Capital restructuring has become increasingly common due to changing market conditions. Companies in Hong Kong can take advantage of the New Company Ordinance by reviewing their capital structure to grow their businesses. 

In Hong Kong, a company limited by shares must have share capital, which is represented by shares in the company. Share capital paid by shareholders is maintained to meet the company's liabilities and to protect creditors; capital cannot be paid back unless prescribed procedures have been completed. 

The New Companies Ordinance (Cap 622) came into effect on 3 March 2014. Since then, the court-free procedures for reducing share capital and amalgamating wholly-owned companies within the same group have been well- received by the market.

According to the Companies Registry (CR), the number of cases handled for these two court-free options in 2014 and 2015 are detailed below.
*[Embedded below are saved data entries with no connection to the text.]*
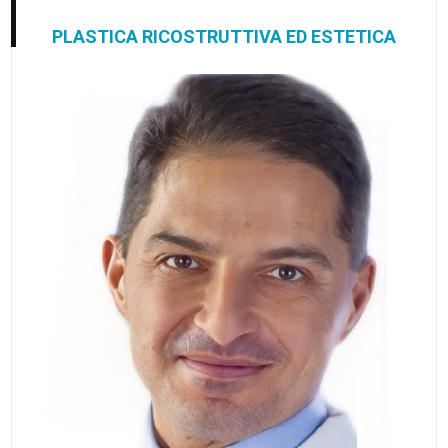
PLASTICA RICOSTRUTTIVA ED ESTETICA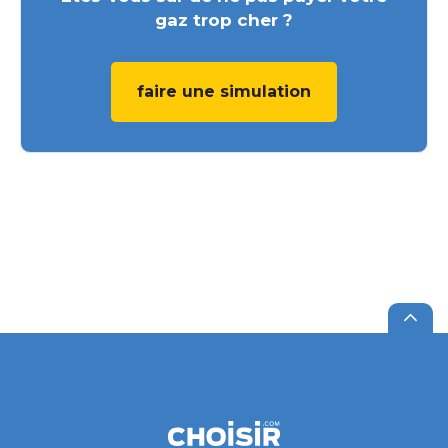
gaz trop cher ?
faire une simulation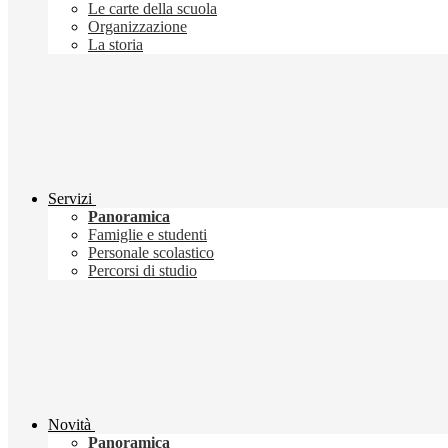
Le carte della scuola
Organizzazione
La storia
Servizi
Panoramica
Famiglie e studenti
Personale scolastico
Percorsi di studio
Novità
Panoramica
Court-free capital reduction

The alternative court-free procedure for the reduction of capital, which is based on the solvency test, applies to all Hong Kong companies as well as to those cases where capital is used to offset against accumulated losses. In comparison, this option is a faster and cheaper to the court-sanctioned process.
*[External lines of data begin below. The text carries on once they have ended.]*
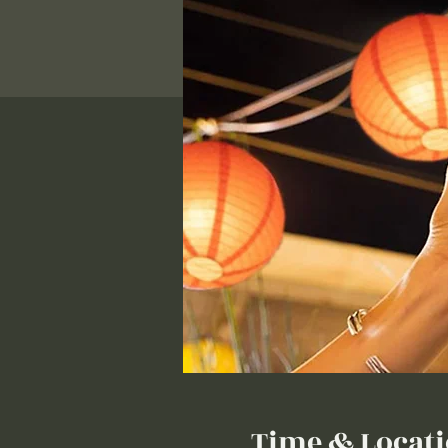
Time & Locat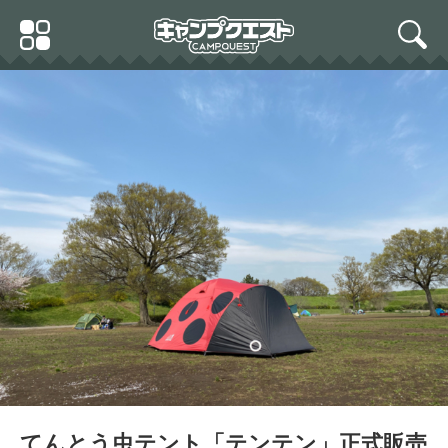
Skip
Primary
to
search
Menu
content
OUTDOOR MAN(アウトド
アマン) TEN-TEN テンテン
ドーム型テント KOTT-002
R | キャンプ アウトドア
かわいい キュート グラン
ピング 目立つ グランドシ
ート付き | 4~5人用 大型
サイズ│使用時サイズ 約W
3000×D4800×H1900ｍｍ
インナーサイズ 約W2850
×D2850×H1800ｍｍ
てんとう虫テント「テンテン」正式販売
Members' voluntary liquidation

Members' voluntary liquidation is an alternative option to going through the capital reduction process. If the relevant Hong Kong company will ultimately not be needed, disposing the company through members' voluntary liquidation may allow a return of surplus assets to the company's shareholders in a more tax efficient and cost effective manner.  

Court-free amalgamation

The introduction of the court-free amalgamation makes it easier for a group of companies to restructure and streamline business.  The amalgamation can be in a vertical or a horizontal form subject to a solvency test. There are other conditions to be satisfied before this option can be used. 

Once the amalgamation has been approved and takes effect, each amalgamating company will cease to exist as an entity separating from the amalgamated company; the amalgamated company succeeds to all the property, rights and privileges, as well as all liabilities and obligations of each amalgamating company. 

The New Companies Ordinance also allows other forms of alteration to an existing capital structure of a Hong Kong company, such as:

  • an increase in its share capital
  • capitalisation of profits and issue of bonus shares, with or without allotment of new shares
  • conversion of all, or any of its shares, into a larger or smaller number of shares
  • cancellation of shares which have not been taken, or agreed to be taken by, any person, or have been forfeited.

The content of this article is intended to provide a general guide to the subject matter. Specialist advice should be sought about your specific circumstances.